Armed with a favorable ruling by the state Appellate Division the week before last, the city of Schenectady plans to go ahead and hold an open disciplinary hearing for its latest arrested cop, Eric Peters. Not only would that be in the public’s interest, but the police department’s — it’s the best way for Schenectadians to feel confident that their police officers are being held accountable for misbehavior, and at the same time that the city’s disciplinary process is fair.
The police union may be able to keep the Peters hearing closed (last week the city announced plans to open the hearing to the public) if it files a challenge with the state Public Employment Relations Board. But so far, it hasn’t done so. We hope the reason isn’t just strategic, and reflects a new attitude on the part of the cops. We’d settle for strategic, though — as long as the hearings are open.
The strategic consideration is that the police union seems reluctant to force the issue with PERB, both on the question of open hearings and the larger question of whether the city can discipline on its own or must negotiate discipline as part of collective bargaining (PERB has been sitting on the latter for nearly 29 months). Last year the union got a friendly Supreme Court judge, Barry Kramer, to rule in its favor on both questions, but the Appellate Division ruled two weeks ago that he had “erred.”
The union’s problem is if it pushes PERB for decisions on these issues and loses, its chances of winning any further court challenges would be remote. But even if PERB rules in its favor, the city could appeal and the Appellate Division, which made clear its sympathy for both city disciplinary power and open hearings in its recent decision, would likely wind up deciding the case.
For now, at least, this basic problem seems to be staying the union’s hand with PERB. And it has reduced the union’s lawyer, Kevin Luibrand, to attacking hearing officer Jeffrey Selchick as unfair because in the last year Selchick has repeatedly ruled against the union, allowing the city to fire bad cops.

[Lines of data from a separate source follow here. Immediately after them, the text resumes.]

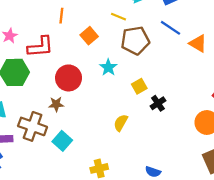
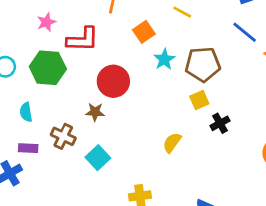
brown pentagon: (135, 40) -> (203, 64), moved
cyan star: (108, 67) -> (164, 59), moved
brown cross: (33, 126) -> (63, 136), size x0.7

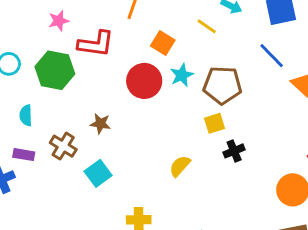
orange square: (144, 32) -> (163, 43), turned -30
red circle: (113, 81) -> (144, 81), moved

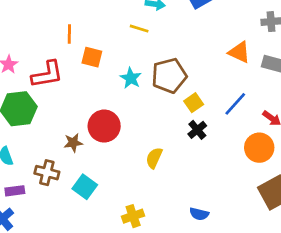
orange square: (163, 43) -> (92, 57), moved
blue line: (272, 56) -> (235, 104), moved, turned -76
red circle: (144, 81) -> (104, 126), moved
yellow square: (214, 123) -> (194, 103), moved

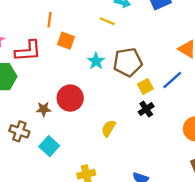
blue line: (235, 104) -> (172, 80), moved

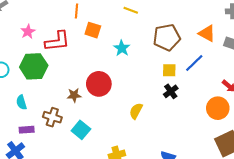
brown pentagon: (128, 62) -> (167, 37), moved
yellow square: (145, 86) -> (169, 70), turned 32

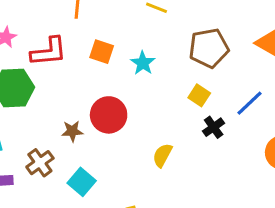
orange square: (93, 30) -> (102, 52), moved
blue line: (194, 63) -> (249, 103), moved
yellow square: (169, 70) -> (199, 95), moved, turned 32
brown cross: (52, 117) -> (40, 163), turned 36

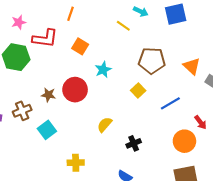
cyan star: (143, 63) -> (103, 70), moved
black cross: (214, 127) -> (134, 143), moved

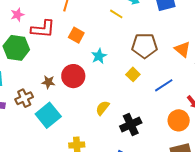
cyan square: (47, 130) -> (48, 115), size x1.4
black cross: (134, 143) -> (131, 125), size x1.5

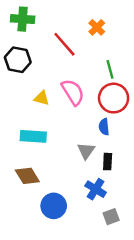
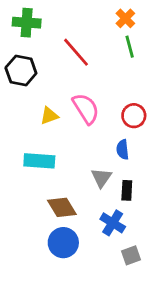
orange cross: (97, 27) -> (125, 18), moved
green line: (110, 69) -> (130, 47), moved
yellow triangle: (42, 98) -> (49, 116), turned -35
red circle: (114, 98) -> (134, 116), size x0.7
brown diamond: (27, 176) -> (62, 207), moved

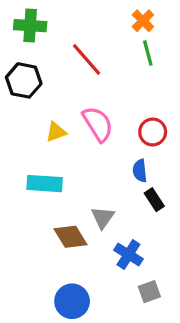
gray triangle: (101, 178) -> (103, 217), moved
black rectangle: (127, 190) -> (154, 200), moved, turned -36
blue circle: (63, 243) -> (72, 301), moved

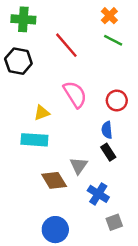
green line: (148, 53) -> (113, 40), turned -48
yellow triangle: (56, 132) -> (42, 113), moved
black rectangle: (154, 200) -> (108, 152), moved

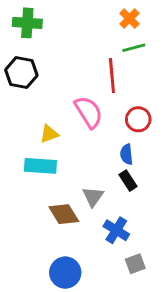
green line: (113, 40) -> (134, 48), turned -42
red line: (66, 45) -> (112, 75), moved, turned 36

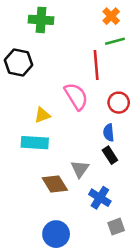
green cross: (27, 23) -> (41, 20), moved

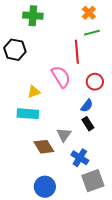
blue semicircle: (109, 133) -> (87, 106), turned -136
gray square: (116, 227) -> (93, 181), size x1.6

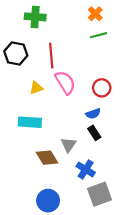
red line: (77, 52) -> (51, 56), moved
yellow triangle: (34, 92) -> (36, 88), moved
blue semicircle: (87, 106) -> (93, 114), turned 32

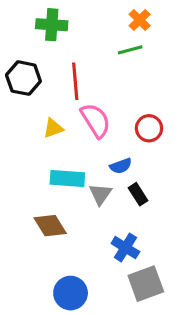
green line: (99, 35) -> (130, 50), moved
blue semicircle: (93, 114) -> (121, 166), moved
cyan rectangle: (30, 122) -> (67, 178), moved
gray triangle: (68, 145) -> (100, 194), moved
brown diamond: (47, 158) -> (50, 226), moved

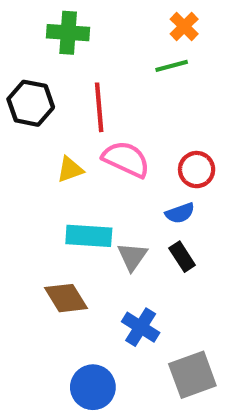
pink semicircle: (96, 120) -> (126, 159), turned -33
blue semicircle: (121, 166) -> (180, 213), moved
blue cross: (125, 248) -> (141, 327), moved

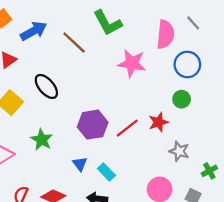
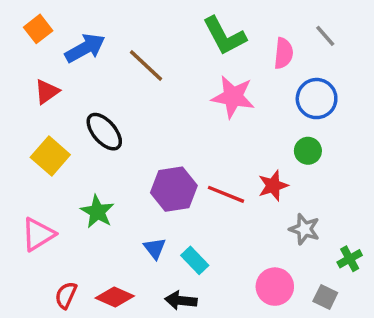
green L-shape: (108, 23) -> (224, 36), moved
pink semicircle: (165, 34) -> (284, 53), size x0.7
red line: (127, 128) -> (226, 194), turned 60

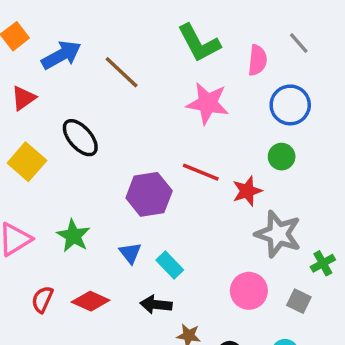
red line: (226, 194) -> (201, 172), moved
green star: (97, 212) -> (73, 236), moved
gray star: (304, 229) -> (278, 234), size x1.5

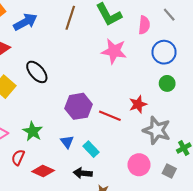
brown line: (122, 72) -> (70, 18), moved, turned 65
green circle: (282, 157) -> (167, 83), moved
red line: (201, 172) -> (110, 116), moved
red semicircle: (42, 299) -> (18, 157), moved

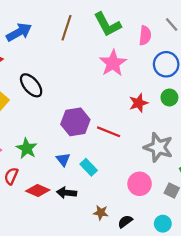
pink star: (114, 51) -> (113, 63), turned 30
red star: (138, 104) -> (138, 103), moved
black arrow: (83, 173) -> (67, 193), moved

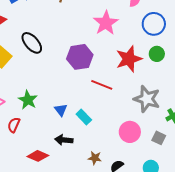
red star: (138, 103) -> (129, 59), size x1.5
purple hexagon: (75, 122) -> (80, 57), moved
red diamond: (38, 190) -> (38, 156), moved

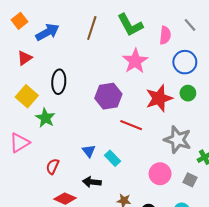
black ellipse: (32, 43) -> (59, 82), turned 45
green star: (28, 100) -> (45, 118), moved
red semicircle: (14, 125) -> (53, 166), moved

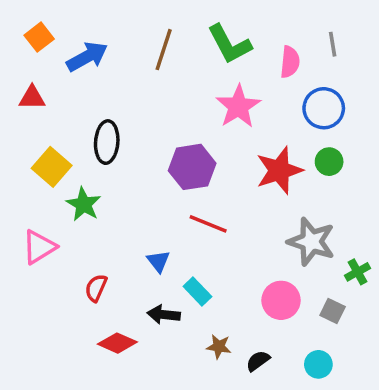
gray line: (190, 25) -> (333, 44), turned 32
red triangle: (25, 58) -> (32, 98), moved, turned 35
red line: (131, 125) -> (208, 224), moved
cyan rectangle: (113, 158) -> (197, 291), moved

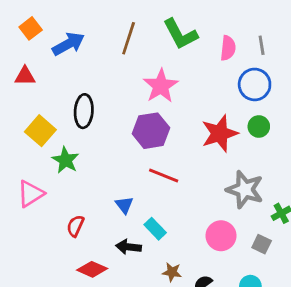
gray line: (333, 44) -> (262, 45), moved
pink star: (238, 106) -> (161, 86), moved

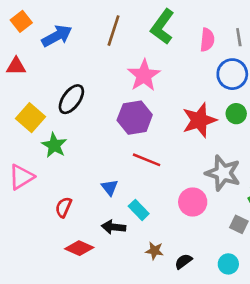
green L-shape: (180, 34) -> (162, 27), turned 64
black ellipse: (84, 111) -> (71, 99), turned 32
pink circle: (221, 236) -> (193, 202), moved

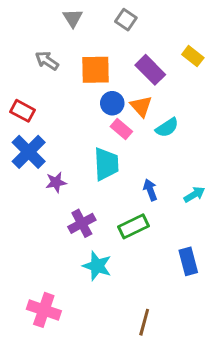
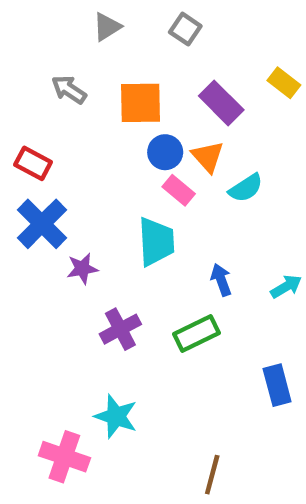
gray triangle: (73, 18) -> (107, 27), turned 30
cyan star: (97, 266) -> (116, 416), moved

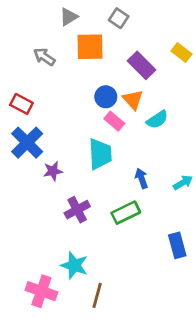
orange square: (141, 103) -> (90, 47), moved
brown line: (212, 475) -> (97, 295), moved

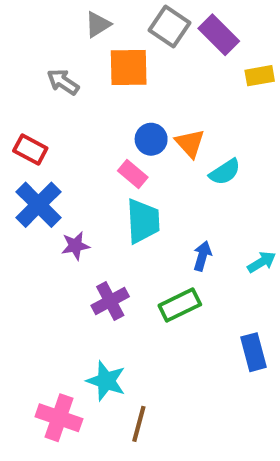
gray square: (119, 18) -> (170, 27), size x1.4
yellow rectangle: (182, 52) -> (260, 76), turned -48
purple rectangle: (141, 65) -> (219, 35), moved
pink rectangle: (114, 121) -> (133, 174), moved
blue arrow: (141, 178) -> (202, 256), turned 36

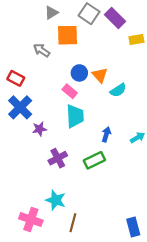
gray arrow: (63, 82) -> (42, 50), moved
blue rectangle: (254, 352) -> (133, 227), moved

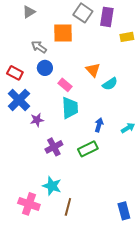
gray triangle: (51, 13) -> (29, 12), moved
purple rectangle: (115, 18) -> (107, 17), turned 54
blue circle: (79, 73) -> (45, 68), moved

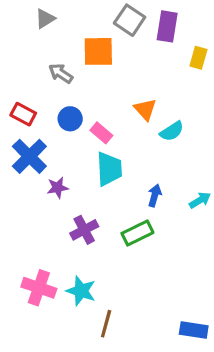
yellow rectangle: (127, 37) -> (198, 58), turned -64
blue circle: (45, 68) -> (70, 119), moved
pink cross: (29, 204) -> (39, 288), moved
blue rectangle: (124, 211) -> (194, 330), turned -66

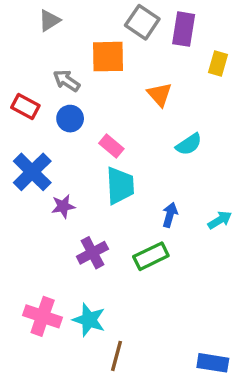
orange triangle: (145, 109) -> (160, 94), moved
red rectangle: (23, 114) -> (25, 106), moved
blue circle: (70, 119) -> (70, 119), moved

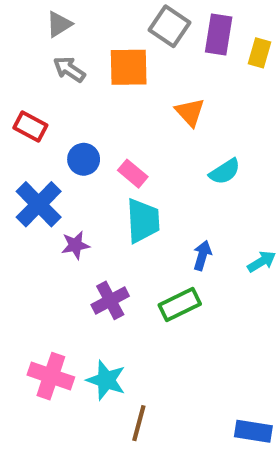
yellow rectangle: (218, 63) -> (260, 53), moved
gray arrow: (67, 81) -> (69, 69), moved
blue circle: (70, 119) -> (84, 159), moved

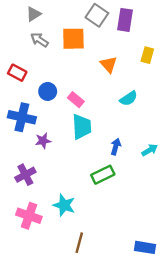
yellow rectangle: (260, 53) -> (147, 55), moved
blue cross: (39, 204) -> (22, 117), turned -32
purple cross: (110, 300) -> (25, 175), moved
cyan star: (106, 380) -> (64, 205), moved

That’s amusing because of the way Selchick got chosen for the job. As part of the binding arbitration process, both sides must agree on a hearing officer. And while the city wanted Selchick to hear all 10 of its police discipline cases because he is highly respected and his decisions have never been reversed, the union jumped at the chance to have him because he had ruled in the union’s favor on salary matters in the past (in 2008 he gave the police two consecutive 4 percent raises with no givebacks to the city). He was fair enough then. Now it appears that fairness is measured not by the process but by the result.